Print each entry again exactly as written, and keep the pictures out.

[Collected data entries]
= = = = =

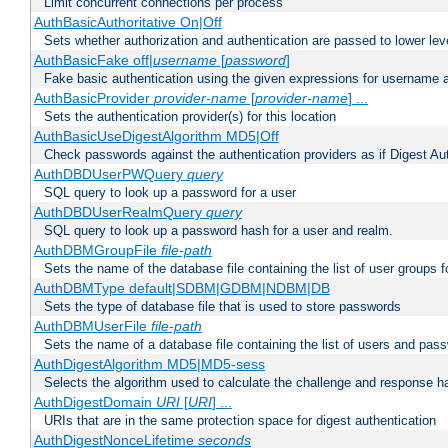
Limit concurrent connections per process
AuthBasicAuthoritative On|Off
Sets whether authorization and authentication are passed to lower le
AuthBasicFake off|
username
[
password
]
Fake basic authentication using the given expressions for username
AuthBasicProvider
provider-name
[
provider-name
] ...
Sets the authentication provider(s) for this location
AuthBasicUseDigestAlgorithm MD5|Off
Check passwords against the authentication providers as if Digest Aut
AuthDBDUserPWQuery
query
SQL query to look up a password for a user
AuthDBDUserRealmQuery
query
SQL query to look up a password hash for a user and realm.
AuthDBMGroupFile
file-path
Sets the name of the database file containing the list of user groups f
AuthDBMType default|SDBM|GDBM|NDBM|DB
Sets the type of database file that is used to store passwords
AuthDBMUserFile
file-path
Sets the name of a database file containing the list of users and pass
AuthDigestAlgorithm MD5|MD5-sess
Selects the algorithm used to calculate the challenge and response ha
AuthDigestDomain
URI
[
URI
] ...
URIs that are in the same protection space for digest authentication
AuthDigestNonceLifetime
seconds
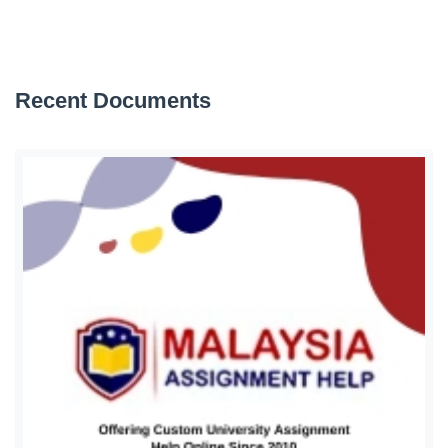
Recent Documents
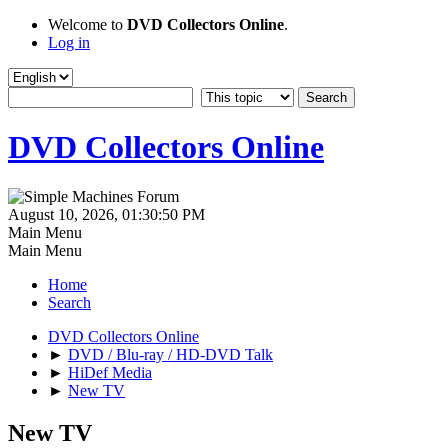
Welcome to
DVD Collectors Online
.
Log in
DVD Collectors Online
August 10, 2026, 01:30:50 PM
Main Menu
Main Menu
Home
Search
DVD Collectors Online
►
DVD / Blu-ray / HD-DVD Talk
►
HiDef Media
►
New TV
New TV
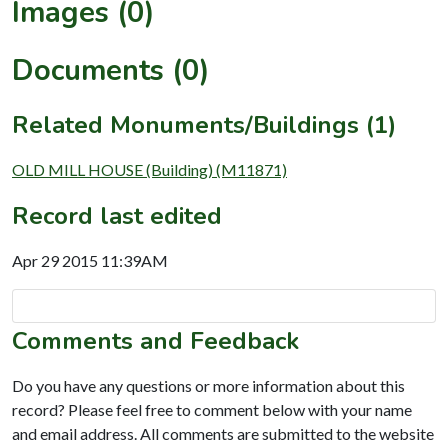
Images (0)
Documents (0)
Related Monuments/Buildings (1)
OLD MILL HOUSE (Building) (M11871)
Record last edited
Apr 29 2015 11:39AM
Comments and Feedback
Do you have any questions or more information about this
record? Please feel free to comment below with your name
and email address. All comments are submitted to the website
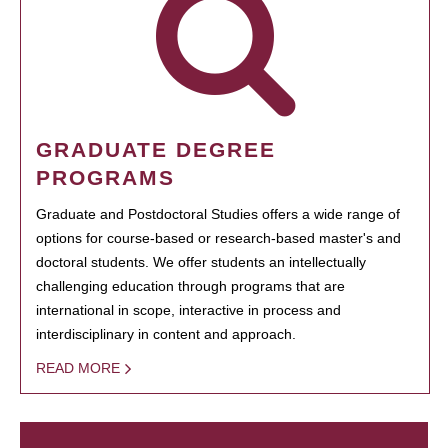
GRADUATE DEGREE
PROGRAMS
Graduate and Postdoctoral Studies offers a wide range of
options for course-based or research-based master's and
doctoral students. We offer students an intellectually
challenging education through programs that are
international in scope, interactive in process and
interdisciplinary in content and approach.
READ MORE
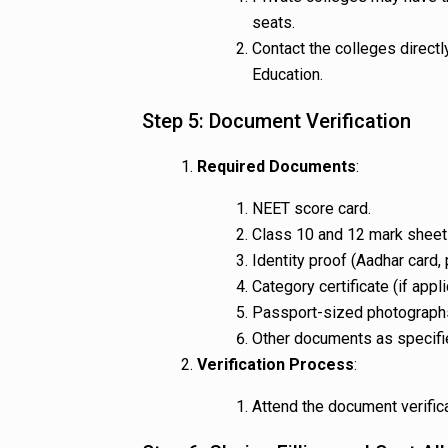
seats.
Contact the colleges directl
Education.
Step 5: Document Verification
Required Documents
:
NEET score card.
Class 10 and 12 mark sheets
Identity proof (Aadhar card, 
Category certificate (if appli
Passport-sized photograph
Other documents as specifie
Verification Process
:
Attend the document verific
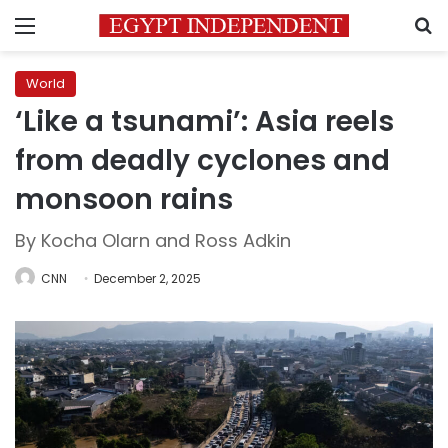
Menu
S
World
‘Like a tsunami’: Asia reels
from deadly cyclones and
monsoon rains
By Kocha Olarn and Ross Adkin
CNN
December 2, 2025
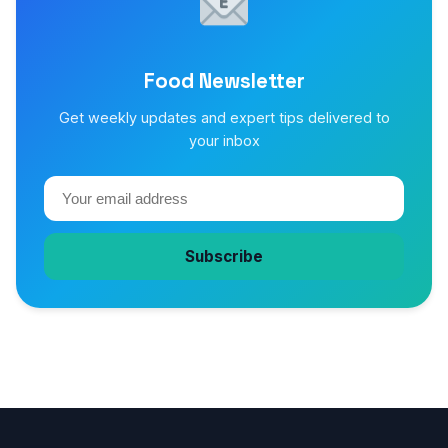
Food Newsletter
Get weekly updates and expert tips delivered to
your inbox
Subscribe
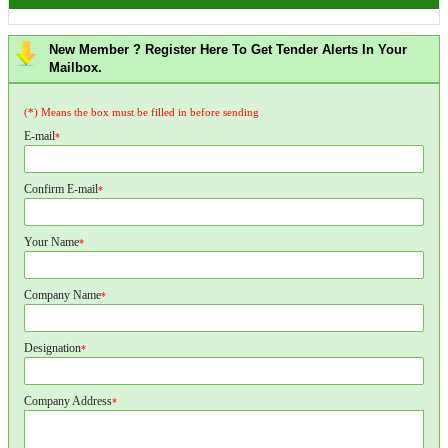
New Member ? Register Here To Get Tender Alerts In Your
Mailbox.
(*) Means the box must be filled in before sending
E-mail
*
Confirm E-mail
*
Your Name
*
Company Name
*
Designation
*
Company Address
*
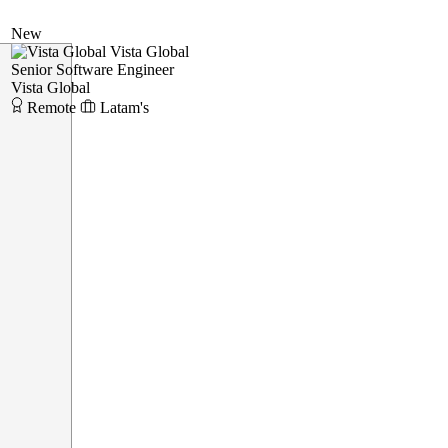
New
Vista Global
Senior Software Engineer
Vista Global
Remote
Latam's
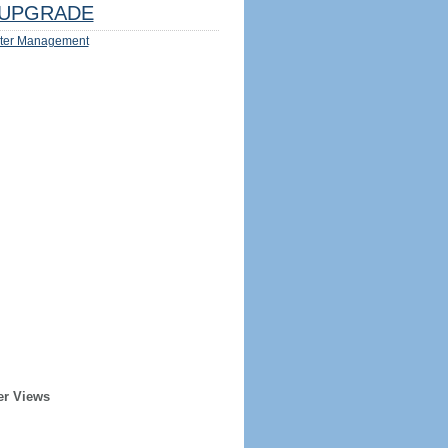
UPGRADE
ter Management
er Views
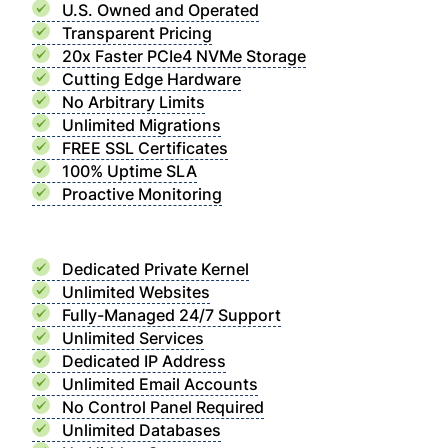
U.S. Owned and Operated
Transparent Pricing
20x Faster PCIe4 NVMe Storage
Cutting Edge Hardware
No Arbitrary Limits
Unlimited Migrations
FREE SSL Certificates
100% Uptime SLA
Proactive Monitoring
Dedicated Private Kernel
Unlimited Websites
Fully-Managed 24/7 Support
Unlimited Services
Dedicated IP Address
Unlimited Email Accounts
No Control Panel Required
Unlimited Databases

= = = = =

## Answer below
Limit concurrent connections per process
AuthBasicAuthoritative On|Off
Sets whether authorization and authentication are passed to lower le
AuthBasicFake off|
username
[
password
]
Fake basic authentication using the given expressions for username
AuthBasicProvider
provider-name
[
provider-name
] ...
Sets the authentication provider(s) for this location
AuthBasicUseDigestAlgorithm MD5|Off
Check passwords against the authentication providers as if Digest Aut
AuthDBDUserPWQuery
query
SQL query to look up a password for a user
AuthDBDUserRealmQuery
query
SQL query to look up a password hash for a user and realm.
AuthDBMGroupFile
file-path
Sets the name of the database file containing the list of user groups f
AuthDBMType default|SDBM|GDBM|NDBM|DB
Sets the type of database file that is used to store passwords
AuthDBMUserFile
file-path
Sets the name of a database file containing the list of users and pass
AuthDigestAlgorithm MD5|MD5-sess
Selects the algorithm used to calculate the challenge and response ha
AuthDigestDomain
URI
[
URI
] ...
URIs that are in the same protection space for digest authentication
AuthDigestNonceLifetime
seconds
Recent Documents
Welcome to
DVD Collectors Online
.
Log in
DVD Collectors Online
August 10, 2026, 01:30:50 PM
Main Menu
Main Menu
Home
Search
DVD Collectors Online
►
DVD / Blu-ray / HD-DVD Talk
►
HiDef Media
►
New TV
New TV
Images (0)
Documents (0)
Related Monuments/Buildings (1)
OLD MILL HOUSE (Building) (M11871)
Record last edited
Apr 29 2015 11:39AM
Comments and Feedback
Do you have any questions or more information about this
record? Please feel free to comment below with your name
and email address. All comments are submitted to the website
GRADUATE DEGREE
PROGRAMS
Graduate and Postdoctoral Studies offers a wide range of
options for course-based or research-based master's and
doctoral students. We offer students an intellectually
challenging education through programs that are
international in scope, interactive in process and
interdisciplinary in content and approach.
READ MORE
seats.
Contact the colleges directl
Education.
Step 5: Document Verification
Required Documents
:
NEET score card.
Class 10 and 12 mark sheets
Identity proof (Aadhar card, 
Category certificate (if appli
Passport-sized photograph
Other documents as specifie
Verification Process
:
Attend the document verific
Menu
S
World
‘Like a tsunami’: Asia reels
from deadly cyclones and
monsoon rains
By Kocha Olarn and Ross Adkin
CNN
December 2, 2025
Food Newsletter
Get weekly updates and expert tips delivered to
your inbox
Subscribe
New Member ? Register Here To Get Tender Alerts In Your
Mailbox.
(*) Means the box must be filled in before sending
E-mail
*
Confirm E-mail
*
Your Name
*
Company Name
*
Designation
*
Company Address
*
New
Vista Global
Senior Software Engineer
Vista Global
Remote
Latam's
UPGRADE
ter Management
er Views
U.S. Owned and Operated
Transparent Pricing
20x Faster PCIe4 NVMe Storage
Cutting Edge Hardware
No Arbitrary Limits
Unlimited Migrations
FREE SSL Certificates
100% Uptime SLA
Proactive Monitoring
Dedicated Private Kernel
Unlimited Websites
Fully-Managed 24/7 Support
Unlimited Services
Dedicated IP Address
Unlimited Email Accounts
No Control Panel Required
Unlimited Databases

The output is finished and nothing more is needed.